Neue Schicksalswoche im Brexit: Verlassen die Briten die EU am Freitag?

Am Freitag könnte Großbritannien aus der EU ausscheiden. Dienstag und Mittwoch sind entscheidend: Gelingt ein Aufschub des Brexit?

Symbolbild: Houses of Parliament in London
Symbolbild: Houses of Parliament in London
Neue Schicksalswoche im Brexit: Verlassen die Briten die EU am Freitag? – APA/AFP/DANIEL LEAL-OLIVAS

Im schier unendlichen Gezerre um den Brexit hat erneut eine entscheidende Woche begonnen. Vordergründig geht es um die Frage, ob und wie lange der Austritt der Briten aus der Europäischen Union erneut verschoben wird. Für die britische Premierministerin Theresa May begann die Schicksalswoche gleich mit einer Niederlage: Gegen Mays Willen stimmte das Oberhaus am Montagabend für eine Gesetzesvorlage, die dem Parlament mehr Kontrolle über den Brexit-Prozess zusichert.

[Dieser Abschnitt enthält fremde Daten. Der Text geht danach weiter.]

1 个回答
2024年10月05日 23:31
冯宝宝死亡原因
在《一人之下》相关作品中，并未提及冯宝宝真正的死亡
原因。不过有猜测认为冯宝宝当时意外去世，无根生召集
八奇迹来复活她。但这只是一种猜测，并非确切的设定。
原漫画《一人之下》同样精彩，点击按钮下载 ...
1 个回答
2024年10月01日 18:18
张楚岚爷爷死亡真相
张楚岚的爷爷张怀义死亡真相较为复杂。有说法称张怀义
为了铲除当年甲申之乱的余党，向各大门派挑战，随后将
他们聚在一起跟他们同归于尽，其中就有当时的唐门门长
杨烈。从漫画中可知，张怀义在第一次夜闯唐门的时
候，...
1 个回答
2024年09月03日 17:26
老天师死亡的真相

Dem vom Oberhaus verabschiedeten Gesetz zufolge dürfen die Volksvertreter über den Dauer des Brexit-Aufschubs bestimmen. Zudem äußerte sich Oppositionschef Jeremy Corbyn am Montag pessimistisch, ob er sich mit May auf einen Kompromisskurs einigen kann. Damit reist May politisch geschwächt zu ihrem Treffen mit Bundeskanzlerin Angela Merkel, bei der sie sich am Dienstag um Rückendeckung für ihren Antrag auf Frist-Verlängerung bei der Europäischen Union (EU) bemühen will.

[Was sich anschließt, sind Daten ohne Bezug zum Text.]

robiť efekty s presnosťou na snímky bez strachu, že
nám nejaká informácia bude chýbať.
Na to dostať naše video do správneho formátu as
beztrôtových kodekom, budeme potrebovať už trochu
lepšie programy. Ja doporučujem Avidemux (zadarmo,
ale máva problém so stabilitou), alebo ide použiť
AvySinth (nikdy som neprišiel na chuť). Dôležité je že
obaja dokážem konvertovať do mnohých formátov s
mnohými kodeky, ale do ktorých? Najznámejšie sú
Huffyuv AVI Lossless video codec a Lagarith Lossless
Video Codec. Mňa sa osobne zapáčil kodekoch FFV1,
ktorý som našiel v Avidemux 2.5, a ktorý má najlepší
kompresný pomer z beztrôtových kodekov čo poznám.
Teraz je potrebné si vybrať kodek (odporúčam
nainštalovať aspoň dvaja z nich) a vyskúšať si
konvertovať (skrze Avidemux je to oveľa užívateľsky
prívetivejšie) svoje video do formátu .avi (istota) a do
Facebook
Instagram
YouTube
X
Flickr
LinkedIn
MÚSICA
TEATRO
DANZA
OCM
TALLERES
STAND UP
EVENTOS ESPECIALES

Die EU-Staaten haben es in der Hand

Die konservative Premierministerin will einen Aufschub bis zum 30. Juni. EU-Ratspräsident Donald Tusk hat dagegen eine Verzögerung von bis zu zwölf Monaten vorgeschlagen - mit der Option, die EU früher zu verlassen, wenn eine Einigung auf ein Brexit-Abkommen gelingt. May wird am Mittwoch zum EU-Sondergipfel in Brüssel erwartet. Dort soll eine Entscheidung über die erneute Verschiebung des EU-Austritts fallen. Die EU-Staaten müssen sich darauf jedoch noch einigen.

Nach dem jetzigen Stand sollen die Briten die EU an diesem Freitag verlassen. Einen chaotischen Brexit mit gravierenden Folgen insbesondere für die Wirtschaft will die Mehrheit der britischen Abgeordneten im Unterhaus aber verhindern.

Den Brexit-Deal, den May mit der EU ausgehandelt hat und der das Verhältnis zwischen Großbritannien und der Staatengemeinschaft nach dem Austritt der Briten regeln soll, hat das Parlament in London dreimal abgelehnt. In die verfahrene Debatte sollen nun Gespräche zwischen Regierung und Opposition Bewegung bringen. May will ihr Abkommen mit Hilfe von Labour doch noch über die Ziellinie bringen.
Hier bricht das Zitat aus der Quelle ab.